Quels manquements peuvent justifier cette action ? Les cas le plus fréquents sont les suivants : le salaire n’est pas payé, ou bien par exemple une prime contractuelle ; Le salarié est placé en situation d’isolement, sans travail ni activité ; Une situation de harcèlement ; Une situation de discrimination ; un risque pour la sécurité du salarié ; des violences exercées contre le salarié ; une dégradation dans les fonctions…etc

Dans ce type de situation, le salarié est fondé à engager une action judiciaire dès lors qu’il n’y pas d’autre issue pour faire avancer les choses.

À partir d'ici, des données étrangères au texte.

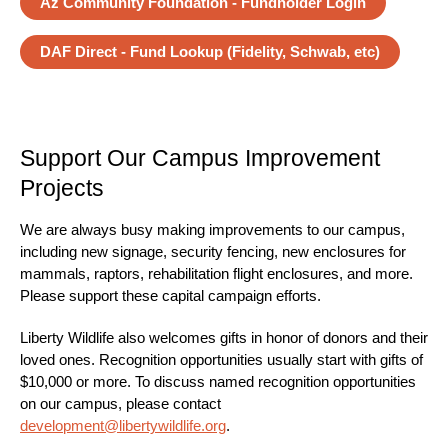
Az Community Foundation - Fundholder Login
DAF Direct - Fund Lookup (Fidelity, Schwab, etc)
Support Our Campus Improvement
Projects
We are always busy making improvements to our campus,
including new signage, security fencing, new enclosures for
mammals, raptors, rehabilitation flight enclosures, and more.
Please support these capital campaign efforts.
Liberty Wildlife also welcomes gifts in honor of donors and their
loved ones. Recognition opportunities usually start with gifts of
$10,000 or more. To discuss named recognition opportunities
on our campus, please contact
development@libertywildlife.org
.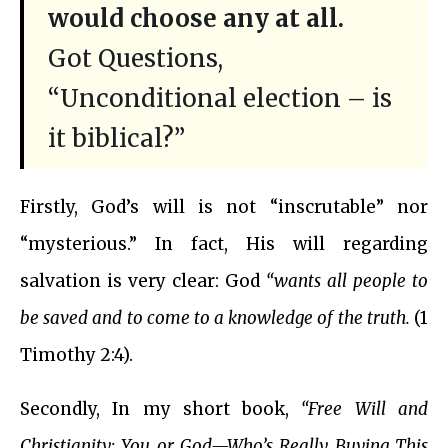
would choose any at all.
Got Questions,
“Unconditional election – is
it biblical?”
Firstly, God’s will is not “inscrutable” nor
“mysterious.” In fact, His will regarding
salvation is very clear: God
“wants all people to
be saved and to come to a knowledge of the truth.
(1
Timothy 2:4).
Secondly, In my short book,
“Free Will and
Christianity: You or God—Who’s Really Buying This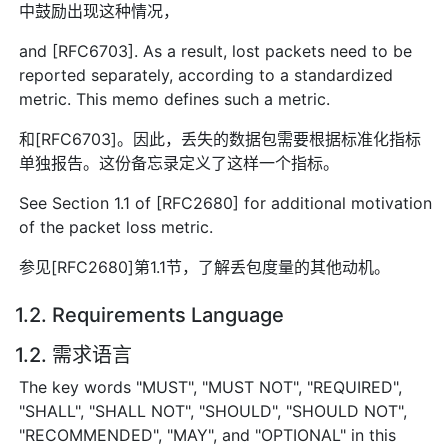
中鼓励出现这种情况，
and [RFC6703]. As a result, lost packets need to be
reported separately, according to a standardized
metric. This memo defines such a metric.
和[RFC6703]。因此，丢失的数据包需要根据标准化指标
单独报告。这份备忘录定义了这样一个指标。
See Section 1.1 of [RFC2680] for additional motivation
of the packet loss metric.
参见[RFC2680]第1.1节，了解丢包度量的其他动机。
1.2. Requirements Language
1.2. 需求语言
The key words "MUST", "MUST NOT", "REQUIRED",
"SHALL", "SHALL NOT", "SHOULD", "SHOULD NOT",
"RECOMMENDED", "MAY", and "OPTIONAL" in this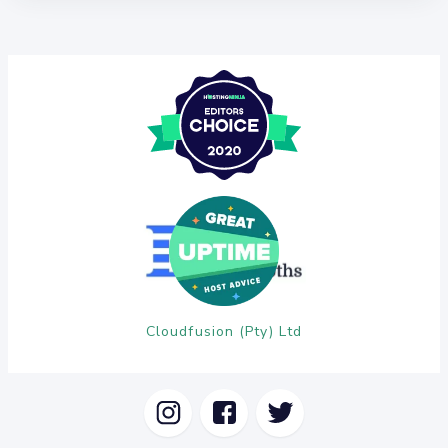
Cloudfusion (Pty) Ltd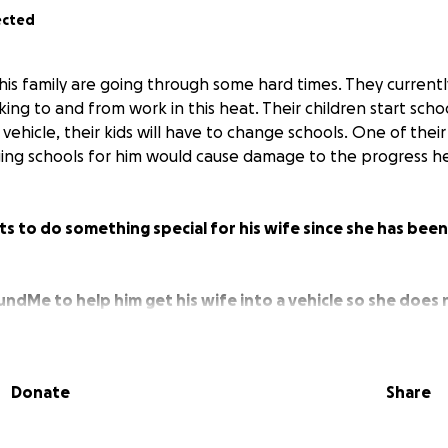
ected
s family are going through some hard times. They currentl
lking to and from work in this heat. Their children start sch
a vehicle, their kids will have to change schools. One of their
ing schools for him would cause damage to the progress he
to do something special for his wife since she has been 
undMe to help him get his wife into a vehicle so she does
 kids can stay at their current school.
Donate
Share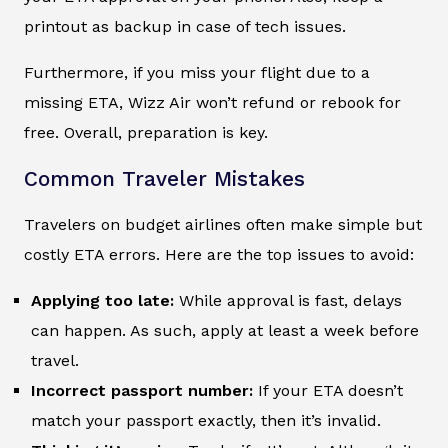
printout as backup in case of tech issues.
Furthermore, if you miss your flight due to a
missing ETA, Wizz Air won’t refund or rebook for
free. Overall, preparation is key.
Common Traveler Mistakes
Travelers on budget airlines often make simple but
costly ETA errors. Here are the top issues to avoid:
Applying too late:
While approval is fast, delays
can happen. As such, apply at least a week before
travel.
Incorrect passport number:
If your ETA doesn’t
match your passport exactly, then it’s invalid.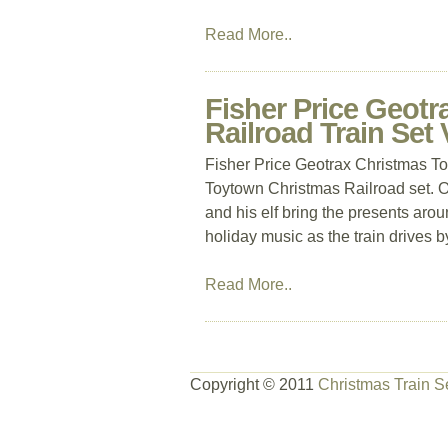
Read More..
Fisher Price Geot
Railroad Train Set
Fisher Price Geotrax Christmas T
Toytown Christmas Railroad set. O
and his elf bring the presents arou
holiday music as the train drives b
Read More..
Copyright © 2011
Christmas Train S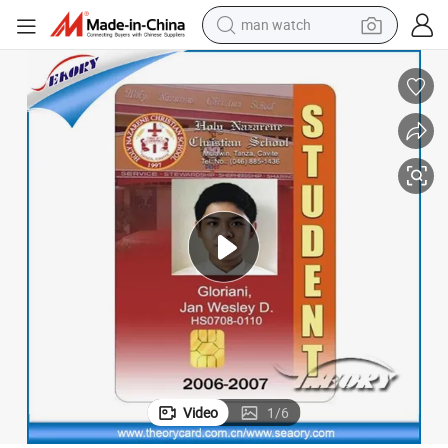
man watch
tshirt
human hair wig
powder
wheel loader
living room sofa
electric bike
earbud
Video
1
/
6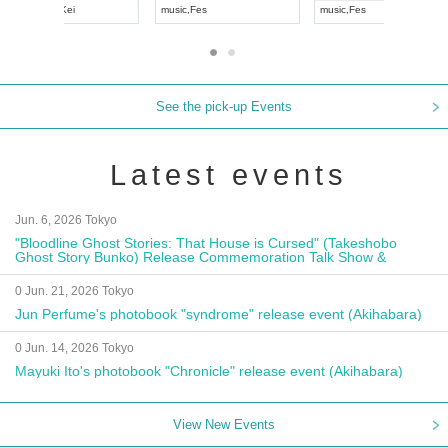
UDO JAPAN
music
,
Visual Kei
music
,
Fes
See the pick-up Events
Latest events
Jun. 6, 2026 Tokyo
"Bloodline Ghost Stories: That House is Cursed" (Takeshobo
Ghost Story Bunko) Release Commemoration Talk Show &
Autograph Session
0 Jun. 21, 2026 Tokyo
Jun Perfume's photobook "syndrome" release event (Akihabara)
0 Jun. 14, 2026 Tokyo
Mayuki Ito's photobook "Chronicle" release event (Akihabara)
View New Events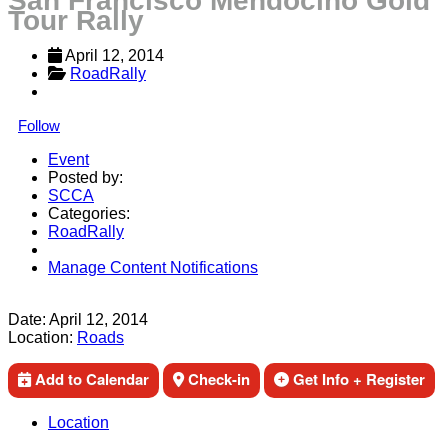
San Francisco Mendocino Gold
Tour Rally
April 12, 2014
RoadRally
Follow
Event
Posted by:
SCCA
Categories:
RoadRally
Manage Content Notifications
Share
Date:
April 12, 2014
Location:
Roads
Add to Calendar
Check-in
Get Info + Register
Location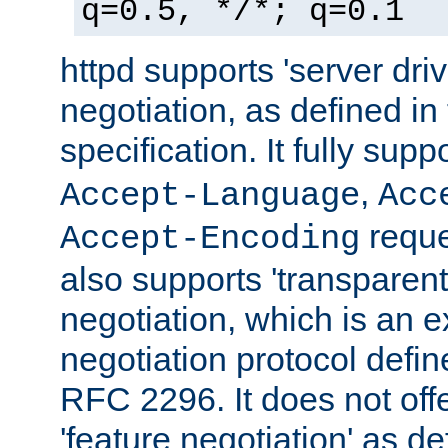
q=0.5, */*; q=0.1
httpd supports 'server dri
negotiation, as defined i
specification. It fully supp
,
Accept-Language
Acc
reque
Accept-Encoding
also supports 'transparent
negotiation, which is an 
negotiation protocol def
RFC 2296. It does not offe
'feature negotiation' as d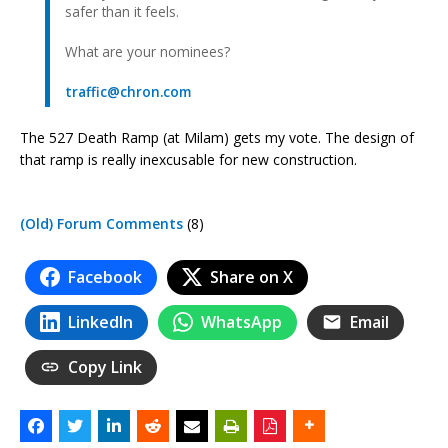
safer than it feels.
What are your nominees?
traffic@chron.com
The 527 Death Ramp (at Milam) gets my vote. The design of
that ramp is really inexcusable for new construction.
(Old) Forum Comments
(8)
Facebook
Share on X
LinkedIn
WhatsApp
Email
Copy Link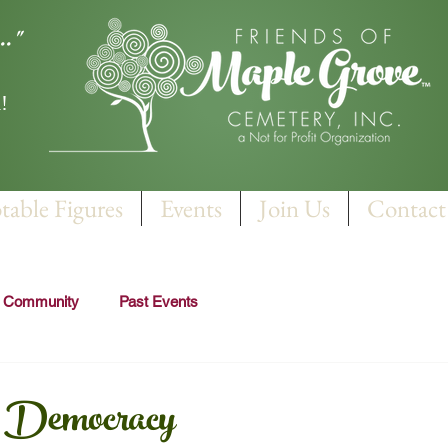
.."
!
table Figures
Events
Join Us
Contact
r Community
Past Events
r Democracy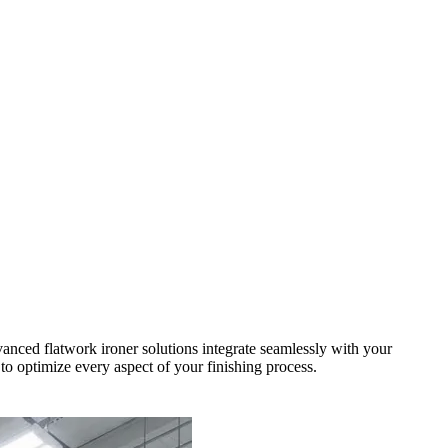
vanced flatwork ironer solutions integrate seamlessly with your
to optimize every aspect of your finishing process.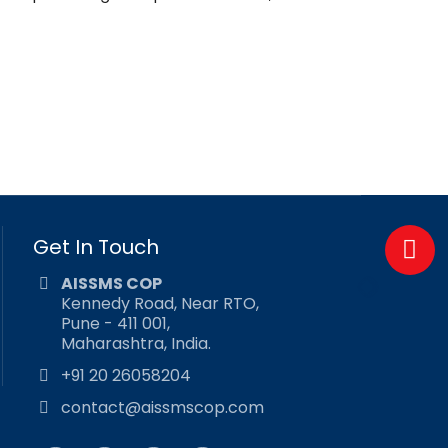
Get In Touch
AISSMS COP
Kennedy Road, Near RTO,
Pune - 411 001,
Maharashtra, India.
+91 20 26058204
contact@aissmscop.com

La procédure est identique à celle qui est mise en oeuvre après un licenciement. La saisine du Conseil de prud’hommes déclenche une première audience rapide qui est l’audience de Conciliation et d’Orientation. Puis ensuite il y a instruction habituelle du dossier avec échange des arguments et des pièces jusqu’à l’audience.

Dans les faits, l’affaire se prolonge rarement très longtemps. La plupart du temps, un accord amiable finit par se négocier ou bien un licenciement intervient rapidement car la situation devient compliquée…Dans tous les cas, c’est en général une action qui déclenche une solution.

Source : Yves NICOL avocat Lyon droit du travail avril 2019

Critiques de l’employeur et insultes : faute grave ?

Il est fréquent que des licenciements et des contentieux interviennent lorsqu’un salarié (souvent un cadre) critique ou même dans certains cas insulte son employeur.

Dans ces situations, c’est au cas par cas que le contentieux est tranché par le Conseil de prud’hommes. Beaucoup d’éléments entrent en considération : l’ancienneté du salarié, sa position dans l’entreprise, le fait qu’il s’agit ou non d’un acte isolé ou bien d’un comportement fréquent, et aussi la situation précise du salarié à ce moment là ainsi u elle contexte des propos. Par exemple, a-t-i agi sous le coup de la colère ou de l’aveuglement…etc

Et puis bien sûr, y at-il des témoins.Car en matière de faute grave, la charge de la preuve pèse sur l’employeur exclusivement. En d’autres termes, c’est à l’employeur d’apporter la preuve de ce qu’il reproche.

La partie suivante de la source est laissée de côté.